§ WHAT YOU HAVE TO DO
An exact transcription is needed, starting at the line containing "afternoon the water is glassy and" and running through the last line of the records, with every picture left out.

§ RECORDED DATA
------------------------------------------------------------
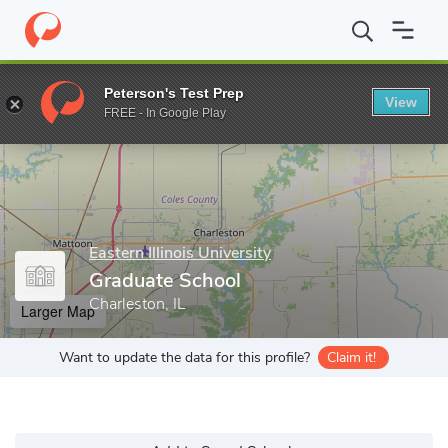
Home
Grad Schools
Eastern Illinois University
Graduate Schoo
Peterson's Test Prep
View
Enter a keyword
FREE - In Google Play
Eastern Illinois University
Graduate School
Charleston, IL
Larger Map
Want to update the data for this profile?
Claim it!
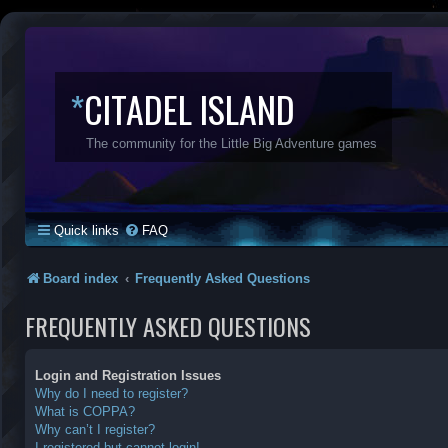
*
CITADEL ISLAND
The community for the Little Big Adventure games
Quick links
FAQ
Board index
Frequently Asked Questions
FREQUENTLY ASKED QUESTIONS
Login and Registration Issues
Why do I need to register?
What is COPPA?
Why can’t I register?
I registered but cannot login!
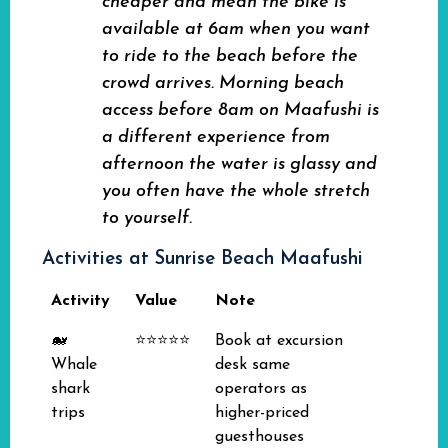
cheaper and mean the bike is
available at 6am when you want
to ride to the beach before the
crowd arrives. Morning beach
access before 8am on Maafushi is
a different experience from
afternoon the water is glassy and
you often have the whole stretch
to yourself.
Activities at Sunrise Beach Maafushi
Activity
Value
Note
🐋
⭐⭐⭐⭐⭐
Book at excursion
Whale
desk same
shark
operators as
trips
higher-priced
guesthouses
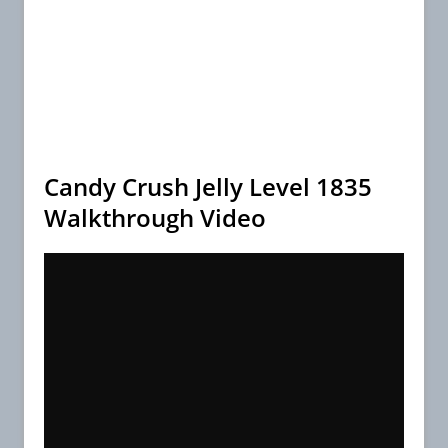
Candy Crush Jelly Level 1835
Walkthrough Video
------------------------------------------------------------
§ SOLUTION TO THE EXERCISE
afternoon the water is glassy and
you often have the whole stretch
to yourself.
Activities at Sunrise Beach Maafushi
Activity
Value
Note
🐋
⭐⭐⭐⭐⭐
Book at excursion
Whale
desk same
shark
operators as
trips
higher-priced
guesthouses
Candy Crush Jelly Level 1835
Walkthrough Video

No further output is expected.